Think about the last time you went to the fish counter. Row upon row of glistening seafood, sprawled out on ice like a still life. It's beautiful, sure, but shopping for fish can be overwhelming. Wild caught versus farmed? Frozen or not? And which fish are even okay to eat these days?
The answers to all this and more lie with your fishmonger, or a good fishmonger anyway, so we visited with one our favorites, Vinny Milburn of Greenpoint Fish & Lobster Co. in Brooklyn, and his chef/partner, Adam Geringer-Dunn, to help us figure it out.
Finding sustainable seafood is a complicated, ever-changing endeavor not an exact science, the Greenpoint guys say. But like almost everything these days, your phone can help. Start your seafood hunt by downloading an app like the Monterey Bay Aquarium Seafood Watch, which lists dozens of fish on a sustainable scale. Use it to find a sustainably minded fish shop in your city, and once you have, narrow your choices down to domestic fish. The U.S. fishing industry is "highly regulated and transparent," Geringer-Dunn says.
Your next instinct might be to ask if the fish has been frozen and back away if it has, but Milburn encourages people to stop turning their nose up at the frozen stuff. Like many vegetables, fish is flash-frozen at its peak (i.e., shortly after it's been caught) and stays fresher longer.
Another term not to scoff at: farmed fish. Though some farming can have negative impacts on the environment, there are exceptions, Geringer-Dunn says, including shellfish like clams, mussels and oysters. "Don't say, 'I never eat farmed or frozen fish,'" Milburn says. "Those words shouldn't be deal breakers—they should be the starting point."
Here's where things get a bit more complicated: How was the fish caught? "Handline caught is one of the most targeted means of catching fish; because there's one fish at the end of the line, you can tell what it is, and if it's not what you're going for, you can release it," Geringer-Dunn says. Traps are great, too, as "the fish are live, and if they're not what you want, you can let them swim away." Generally, it's best to avoid seafood caught by bottom trawling and large nets that indiscriminately scoop up tons of fish.
Now for the fun stuff: How much do you need for dinner?
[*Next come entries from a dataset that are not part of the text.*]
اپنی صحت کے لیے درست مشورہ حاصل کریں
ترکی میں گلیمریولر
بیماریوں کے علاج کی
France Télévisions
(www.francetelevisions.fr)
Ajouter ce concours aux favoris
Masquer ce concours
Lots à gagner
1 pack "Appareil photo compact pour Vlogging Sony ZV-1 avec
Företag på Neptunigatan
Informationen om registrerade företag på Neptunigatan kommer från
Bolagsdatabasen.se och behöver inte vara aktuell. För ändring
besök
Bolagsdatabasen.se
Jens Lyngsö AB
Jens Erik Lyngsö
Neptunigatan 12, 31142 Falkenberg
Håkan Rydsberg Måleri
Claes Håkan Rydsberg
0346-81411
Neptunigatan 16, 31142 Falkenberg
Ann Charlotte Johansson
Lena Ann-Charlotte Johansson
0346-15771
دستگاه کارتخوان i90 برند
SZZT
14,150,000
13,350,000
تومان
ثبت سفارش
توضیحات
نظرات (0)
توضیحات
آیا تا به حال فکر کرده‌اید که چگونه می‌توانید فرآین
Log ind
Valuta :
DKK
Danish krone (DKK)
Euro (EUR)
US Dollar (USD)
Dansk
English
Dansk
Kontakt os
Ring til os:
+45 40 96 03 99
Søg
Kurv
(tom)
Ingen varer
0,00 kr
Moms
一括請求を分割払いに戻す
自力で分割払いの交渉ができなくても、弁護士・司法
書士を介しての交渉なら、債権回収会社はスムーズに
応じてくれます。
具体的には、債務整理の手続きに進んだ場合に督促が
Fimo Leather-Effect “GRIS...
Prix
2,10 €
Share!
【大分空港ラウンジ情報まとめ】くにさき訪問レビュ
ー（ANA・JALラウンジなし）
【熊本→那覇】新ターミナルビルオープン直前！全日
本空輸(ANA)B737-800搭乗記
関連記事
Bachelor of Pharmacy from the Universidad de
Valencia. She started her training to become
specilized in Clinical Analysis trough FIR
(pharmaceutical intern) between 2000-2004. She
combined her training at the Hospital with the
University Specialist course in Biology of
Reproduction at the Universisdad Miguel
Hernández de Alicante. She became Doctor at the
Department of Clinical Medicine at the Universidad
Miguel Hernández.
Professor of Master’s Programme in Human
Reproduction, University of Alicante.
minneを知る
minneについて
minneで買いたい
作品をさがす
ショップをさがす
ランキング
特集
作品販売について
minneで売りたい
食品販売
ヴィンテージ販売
A third of a pound will satisfy most diners, Geringer-Dunn says. Cook the fish with the skin on to keep it from overcooking.
Once home, your fish is safe in the refrigerator for two to four days depending on when it was caught (that's another good question for your fishmonger). Keep it in its packaging, usually wax or butcher paper. Shellfish keeps for a little longer; just refrigerate them in a bowl covered with a damp cloth.
Finally, don't forget about the bones! Even if you get your fish filleted, ask for those bones to go, Geringer-Dunn, who suggests making stock with them, says. "People are going crazy for bone broth. I use fish stock in everything I cook."